In [2]:
import numpy as np
import random
import csv
import time

from idtrees.utils import read_tifs #, load_data # Import data utils
%matplotlib inline 
import matplotlib.pyplot as plt

In [3]:
data = read_tifs.get_hsi_pixels()

Number of trees, labeled with species and bounding box:  1165


In [4]:
print('Data shape: ', data.shape)
print('Number of pixels within bounding boxes: ', data.shape[1])
class_ids = np.unique(data[0,:]) # Class_ids should start with 1
print('Number of classes: ', class_ids.shape[0])

Data shape:  (370, 35488)
Number of pixels within bounding boxes:  35488
Number of classes:  33


# Testing baseline scikit-learn classifiers

In [5]:
# Prepare data
n_train = int(.8 * data.shape[1])
xy = np.rollaxis(data, 1) # Format X into (n_samples, n_features)
np.random.shuffle(xy) # Shuffle randomly along axis of n_samples 
X = xy[:, 1:] 
Y = xy[:, 0]

In [6]:
# Do PCA
do_pca = True
if do_pca:
    from sklearn.decomposition import PCA
    pca = PCA(n_components=40, whiten=False)
    X = pca.fit_transform(X)
print('Shape after pca', X.shape)

Shape after pca (35488, 40)


In [7]:
X_train = X[:n_train, :]
Y_train = Y[:n_train]
X_val = X[n_train:, :]
Y_val = Y[n_train:]

## Fit and test multiclass logistic regression
Insights:
- Choice of solver has no effect on clf accuracy (tested newton-cg, lbfgs, saga with c=10., max_iter=1e5)
- SAGA optimizer took significantly longer to train, but its the only optimizer that can do l1 or elasticnet penalty.
- Reg: Best $c=1e3$. Weaker regularization, c $\uparrow$, increases predictive accuracy.
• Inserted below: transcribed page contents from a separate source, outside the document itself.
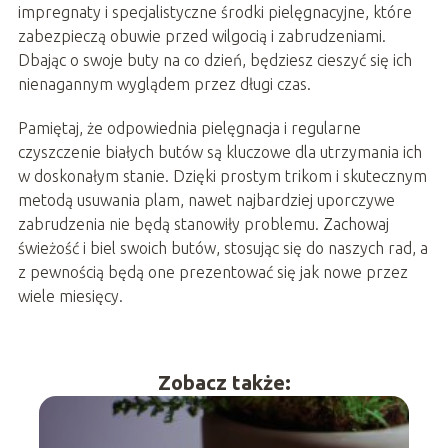
impregnaty i specjalistyczne środki pielęgnacyjne, które
zabezpieczą obuwie przed wilgocią i zabrudzeniami.
Dbając o swoje buty na co dzień, będziesz cieszyć się ich
nienagannym wyglądem przez długi czas.
Pamiętaj, że odpowiednia pielęgnacja i regularne
czyszczenie białych butów są kluczowe dla utrzymania ich
w doskonałym stanie. Dzięki prostym trikom i skutecznym
metodą usuwania plam, nawet najbardziej uporczywe
zabrudzenia nie będą stanowiły problemu. Zachowaj
świeżość i biel swoich butów, stosując się do naszych rad, a
z pewnością będą one prezentować się jak nowe przez
wiele miesięcy.
Zobacz także: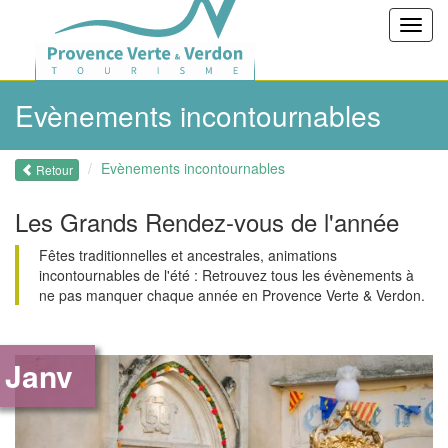
Toggl
navig
Evènements incontournables
Evènements incontournables
Retour
Les Grands Rendez-vous de l'année
Fêtes traditionnelles et ancestrales, animations
incontournables de l'été : Retrouvez tous les évènements à
ne pas manquer chaque année en Provence Verte & Verdon.
Janv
Acc. increases only by $1e{-}3$ for $c>1e3$. Oddly enough weaker regularization increases training time (c=1, 12.7s; c=1e3, 87s); maybe because optimization is more challenging. 
- max_iter > 1e5 doesnt impact clf accuracy for lbfgs solver, c=10
- introducing class weight to balance dataset significantly reduced acc.

In [8]:
# Fit and test multiclass logistic regression
from sklearn.linear_model import LogisticRegression
print('Input shape: X: {},  Y: {}'.format(X_train.shape, Y_train.shape))
for c in [1., 1e2, 1e3]:
    start = time.time()
    clf = LogisticRegression(random_state=0, C = c, multi_class='multinomial', max_iter=1e5).fit(X_train, Y_train)
    print('Log Reg mean acc. with c=%6.1f in %13.1f s: \t%14.7f'%(c, time.time() - start , clf.score(X_val, Y_val)))
    # clf.predict(X_test[:, :])
    # c=1e3 - 0.62454; c=1e4 - 0.

Input shape: X: (28390, 40),  Y: (28390,)
Log Reg mean acc. with c=1.0 in          12.7s:0.5635390
Log Reg mean acc. with c=100.0 in          86.9s:0.6222880
Log Reg mean acc. with c=1000.0 in         192.2s:0.6213018


In [None]:
# Check out Random Forest classifier
from sklearn.ensemble import RandomForestClassifier
clf = RandomForestClassifier(max_depth=20, random_state=0).fit(X_train, Y_train)
# clf.predict(X_val[:n_samples, :])
print('Random Forest score: ', clf.score(X_val, Y_val))